- **DESCRIPTION OF THE TASK**
Each record should be copied exactly, and none of them omitted.

- **Collected data**
· · · · · · ·
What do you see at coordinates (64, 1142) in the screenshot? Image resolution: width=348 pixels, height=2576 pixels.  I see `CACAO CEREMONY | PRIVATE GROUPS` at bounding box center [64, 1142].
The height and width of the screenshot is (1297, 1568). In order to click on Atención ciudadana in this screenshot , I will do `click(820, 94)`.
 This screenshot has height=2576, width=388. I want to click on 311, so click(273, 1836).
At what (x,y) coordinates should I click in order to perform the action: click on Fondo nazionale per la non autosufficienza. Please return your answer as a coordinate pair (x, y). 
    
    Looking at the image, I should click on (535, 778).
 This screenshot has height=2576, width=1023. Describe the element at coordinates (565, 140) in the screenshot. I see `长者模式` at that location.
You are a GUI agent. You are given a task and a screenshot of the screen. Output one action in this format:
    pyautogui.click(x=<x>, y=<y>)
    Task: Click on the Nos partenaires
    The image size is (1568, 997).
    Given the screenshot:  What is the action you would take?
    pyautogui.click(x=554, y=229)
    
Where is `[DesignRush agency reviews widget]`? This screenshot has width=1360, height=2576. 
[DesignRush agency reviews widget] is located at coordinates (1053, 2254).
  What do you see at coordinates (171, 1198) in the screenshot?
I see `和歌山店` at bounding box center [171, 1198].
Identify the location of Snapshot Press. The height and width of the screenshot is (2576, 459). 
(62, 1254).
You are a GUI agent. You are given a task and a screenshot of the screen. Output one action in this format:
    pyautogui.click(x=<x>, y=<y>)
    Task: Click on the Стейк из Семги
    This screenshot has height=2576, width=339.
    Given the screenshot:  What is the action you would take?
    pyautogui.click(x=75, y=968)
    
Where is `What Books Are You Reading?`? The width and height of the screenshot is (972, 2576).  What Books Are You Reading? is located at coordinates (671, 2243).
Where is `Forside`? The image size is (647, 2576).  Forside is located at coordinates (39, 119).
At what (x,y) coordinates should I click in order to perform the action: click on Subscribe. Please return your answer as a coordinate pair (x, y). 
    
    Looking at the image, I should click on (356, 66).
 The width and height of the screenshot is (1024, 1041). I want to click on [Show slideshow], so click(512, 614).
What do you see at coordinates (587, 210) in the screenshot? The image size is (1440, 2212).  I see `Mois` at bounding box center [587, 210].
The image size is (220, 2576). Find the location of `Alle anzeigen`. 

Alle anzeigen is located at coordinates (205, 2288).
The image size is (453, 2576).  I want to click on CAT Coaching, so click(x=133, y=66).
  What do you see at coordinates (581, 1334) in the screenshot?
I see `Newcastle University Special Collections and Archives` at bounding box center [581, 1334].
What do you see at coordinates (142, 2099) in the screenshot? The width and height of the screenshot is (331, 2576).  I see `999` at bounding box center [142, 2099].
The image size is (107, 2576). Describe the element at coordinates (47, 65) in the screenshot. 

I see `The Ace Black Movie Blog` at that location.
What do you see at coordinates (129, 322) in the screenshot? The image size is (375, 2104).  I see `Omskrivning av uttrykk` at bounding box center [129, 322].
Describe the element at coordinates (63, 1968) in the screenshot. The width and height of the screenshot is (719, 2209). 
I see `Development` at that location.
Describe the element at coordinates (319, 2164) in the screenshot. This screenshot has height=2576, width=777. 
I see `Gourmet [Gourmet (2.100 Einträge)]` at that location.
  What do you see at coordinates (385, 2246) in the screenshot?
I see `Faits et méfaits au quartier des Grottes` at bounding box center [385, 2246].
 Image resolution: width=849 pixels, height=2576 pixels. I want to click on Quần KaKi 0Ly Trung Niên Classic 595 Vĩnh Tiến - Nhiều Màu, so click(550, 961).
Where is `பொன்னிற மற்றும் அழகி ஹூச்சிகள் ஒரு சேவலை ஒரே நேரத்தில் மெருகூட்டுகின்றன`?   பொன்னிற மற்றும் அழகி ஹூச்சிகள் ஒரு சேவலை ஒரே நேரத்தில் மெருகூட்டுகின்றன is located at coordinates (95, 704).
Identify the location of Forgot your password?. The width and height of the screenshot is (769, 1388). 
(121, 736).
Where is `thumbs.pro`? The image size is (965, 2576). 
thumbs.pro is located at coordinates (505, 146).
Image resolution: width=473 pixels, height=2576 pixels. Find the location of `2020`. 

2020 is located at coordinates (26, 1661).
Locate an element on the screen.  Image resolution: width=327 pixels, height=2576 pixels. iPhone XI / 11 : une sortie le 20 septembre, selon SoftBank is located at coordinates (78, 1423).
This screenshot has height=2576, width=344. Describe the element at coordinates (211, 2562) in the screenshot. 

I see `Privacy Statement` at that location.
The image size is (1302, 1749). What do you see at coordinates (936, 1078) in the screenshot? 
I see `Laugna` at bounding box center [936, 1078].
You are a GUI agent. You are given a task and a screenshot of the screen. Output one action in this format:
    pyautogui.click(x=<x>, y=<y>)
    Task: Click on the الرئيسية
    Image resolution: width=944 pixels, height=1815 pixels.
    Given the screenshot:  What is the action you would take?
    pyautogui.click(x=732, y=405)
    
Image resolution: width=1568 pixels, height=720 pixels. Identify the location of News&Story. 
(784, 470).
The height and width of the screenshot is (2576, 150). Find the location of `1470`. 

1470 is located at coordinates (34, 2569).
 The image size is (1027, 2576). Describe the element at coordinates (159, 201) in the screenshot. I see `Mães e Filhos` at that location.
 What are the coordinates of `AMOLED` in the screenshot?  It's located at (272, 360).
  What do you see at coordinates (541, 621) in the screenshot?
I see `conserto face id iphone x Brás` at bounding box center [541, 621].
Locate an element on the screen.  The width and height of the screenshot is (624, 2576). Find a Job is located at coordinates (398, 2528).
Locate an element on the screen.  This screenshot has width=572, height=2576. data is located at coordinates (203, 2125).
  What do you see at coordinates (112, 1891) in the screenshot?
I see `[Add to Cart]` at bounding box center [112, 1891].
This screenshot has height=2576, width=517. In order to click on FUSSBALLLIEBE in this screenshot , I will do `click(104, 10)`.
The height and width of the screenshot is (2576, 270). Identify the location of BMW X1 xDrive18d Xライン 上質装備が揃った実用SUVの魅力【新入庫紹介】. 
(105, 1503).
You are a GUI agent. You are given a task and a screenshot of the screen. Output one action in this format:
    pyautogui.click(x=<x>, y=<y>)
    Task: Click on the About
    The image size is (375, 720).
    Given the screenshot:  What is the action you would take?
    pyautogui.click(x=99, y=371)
· · · · · · ·
- **TASK RESULT**
What do you see at coordinates (64, 1142) in the screenshot? Image resolution: width=348 pixels, height=2576 pixels.  I see `CACAO CEREMONY | PRIVATE GROUPS` at bounding box center [64, 1142].
The height and width of the screenshot is (1297, 1568). In order to click on Atención ciudadana in this screenshot , I will do `click(820, 94)`.
 This screenshot has height=2576, width=388. I want to click on 311, so click(273, 1836).
At what (x,y) coordinates should I click in order to perform the action: click on Fondo nazionale per la non autosufficienza. Please return your answer as a coordinate pair (x, y). 
    
    Looking at the image, I should click on (535, 778).
 This screenshot has height=2576, width=1023. Describe the element at coordinates (565, 140) in the screenshot. I see `长者模式` at that location.
You are a GUI agent. You are given a task and a screenshot of the screen. Output one action in this format:
    pyautogui.click(x=<x>, y=<y>)
    Task: Click on the Nos partenaires
    The image size is (1568, 997).
    Given the screenshot:  What is the action you would take?
    pyautogui.click(x=554, y=229)
    
Where is `[DesignRush agency reviews widget]`? This screenshot has width=1360, height=2576. 
[DesignRush agency reviews widget] is located at coordinates (1053, 2254).
  What do you see at coordinates (171, 1198) in the screenshot?
I see `和歌山店` at bounding box center [171, 1198].
Identify the location of Snapshot Press. The height and width of the screenshot is (2576, 459). 
(62, 1254).
You are a GUI agent. You are given a task and a screenshot of the screen. Output one action in this format:
    pyautogui.click(x=<x>, y=<y>)
    Task: Click on the Стейк из Семги
    This screenshot has height=2576, width=339.
    Given the screenshot:  What is the action you would take?
    pyautogui.click(x=75, y=968)
    
Where is `What Books Are You Reading?`? The width and height of the screenshot is (972, 2576).  What Books Are You Reading? is located at coordinates (671, 2243).
Where is `Forside`? The image size is (647, 2576).  Forside is located at coordinates (39, 119).
At what (x,y) coordinates should I click in order to perform the action: click on Subscribe. Please return your answer as a coordinate pair (x, y). 
    
    Looking at the image, I should click on (356, 66).
 The width and height of the screenshot is (1024, 1041). I want to click on [Show slideshow], so click(512, 614).
What do you see at coordinates (587, 210) in the screenshot? The image size is (1440, 2212).  I see `Mois` at bounding box center [587, 210].
The image size is (220, 2576). Find the location of `Alle anzeigen`. 

Alle anzeigen is located at coordinates (205, 2288).
The image size is (453, 2576).  I want to click on CAT Coaching, so click(x=133, y=66).
  What do you see at coordinates (581, 1334) in the screenshot?
I see `Newcastle University Special Collections and Archives` at bounding box center [581, 1334].
What do you see at coordinates (142, 2099) in the screenshot? The width and height of the screenshot is (331, 2576).  I see `999` at bounding box center [142, 2099].
The image size is (107, 2576). Describe the element at coordinates (47, 65) in the screenshot. 

I see `The Ace Black Movie Blog` at that location.
What do you see at coordinates (129, 322) in the screenshot? The image size is (375, 2104).  I see `Omskrivning av uttrykk` at bounding box center [129, 322].
Describe the element at coordinates (63, 1968) in the screenshot. The width and height of the screenshot is (719, 2209). 
I see `Development` at that location.
Describe the element at coordinates (319, 2164) in the screenshot. This screenshot has height=2576, width=777. 
I see `Gourmet [Gourmet (2.100 Einträge)]` at that location.
  What do you see at coordinates (385, 2246) in the screenshot?
I see `Faits et méfaits au quartier des Grottes` at bounding box center [385, 2246].
 Image resolution: width=849 pixels, height=2576 pixels. I want to click on Quần KaKi 0Ly Trung Niên Classic 595 Vĩnh Tiến - Nhiều Màu, so click(550, 961).
Where is `பொன்னிற மற்றும் அழகி ஹூச்சிகள் ஒரு சேவலை ஒரே நேரத்தில் மெருகூட்டுகின்றன`?   பொன்னிற மற்றும் அழகி ஹூச்சிகள் ஒரு சேவலை ஒரே நேரத்தில் மெருகூட்டுகின்றன is located at coordinates (95, 704).
Identify the location of Forgot your password?. The width and height of the screenshot is (769, 1388). 
(121, 736).
Where is `thumbs.pro`? The image size is (965, 2576). 
thumbs.pro is located at coordinates (505, 146).
Image resolution: width=473 pixels, height=2576 pixels. Find the location of `2020`. 

2020 is located at coordinates (26, 1661).
Locate an element on the screen.  Image resolution: width=327 pixels, height=2576 pixels. iPhone XI / 11 : une sortie le 20 septembre, selon SoftBank is located at coordinates (78, 1423).
This screenshot has height=2576, width=344. Describe the element at coordinates (211, 2562) in the screenshot. 

I see `Privacy Statement` at that location.
The image size is (1302, 1749). What do you see at coordinates (936, 1078) in the screenshot? 
I see `Laugna` at bounding box center [936, 1078].
You are a GUI agent. You are given a task and a screenshot of the screen. Output one action in this format:
    pyautogui.click(x=<x>, y=<y>)
    Task: Click on the الرئيسية
    Image resolution: width=944 pixels, height=1815 pixels.
    Given the screenshot:  What is the action you would take?
    pyautogui.click(x=732, y=405)
    
Image resolution: width=1568 pixels, height=720 pixels. Identify the location of News&Story. 
(784, 470).
The height and width of the screenshot is (2576, 150). Find the location of `1470`. 

1470 is located at coordinates (34, 2569).
 The image size is (1027, 2576). Describe the element at coordinates (159, 201) in the screenshot. I see `Mães e Filhos` at that location.
 What are the coordinates of `AMOLED` in the screenshot?  It's located at (272, 360).
  What do you see at coordinates (541, 621) in the screenshot?
I see `conserto face id iphone x Brás` at bounding box center [541, 621].
Locate an element on the screen.  The width and height of the screenshot is (624, 2576). Find a Job is located at coordinates (398, 2528).
Locate an element on the screen.  This screenshot has width=572, height=2576. data is located at coordinates (203, 2125).
  What do you see at coordinates (112, 1891) in the screenshot?
I see `[Add to Cart]` at bounding box center [112, 1891].
This screenshot has height=2576, width=517. In order to click on FUSSBALLLIEBE in this screenshot , I will do `click(104, 10)`.
The height and width of the screenshot is (2576, 270). Identify the location of BMW X1 xDrive18d Xライン 上質装備が揃った実用SUVの魅力【新入庫紹介】. 
(105, 1503).
You are a GUI agent. You are given a task and a screenshot of the screen. Output one action in this format:
    pyautogui.click(x=<x>, y=<y>)
    Task: Click on the About
    The image size is (375, 720).
    Given the screenshot:  What is the action you would take?
    pyautogui.click(x=99, y=371)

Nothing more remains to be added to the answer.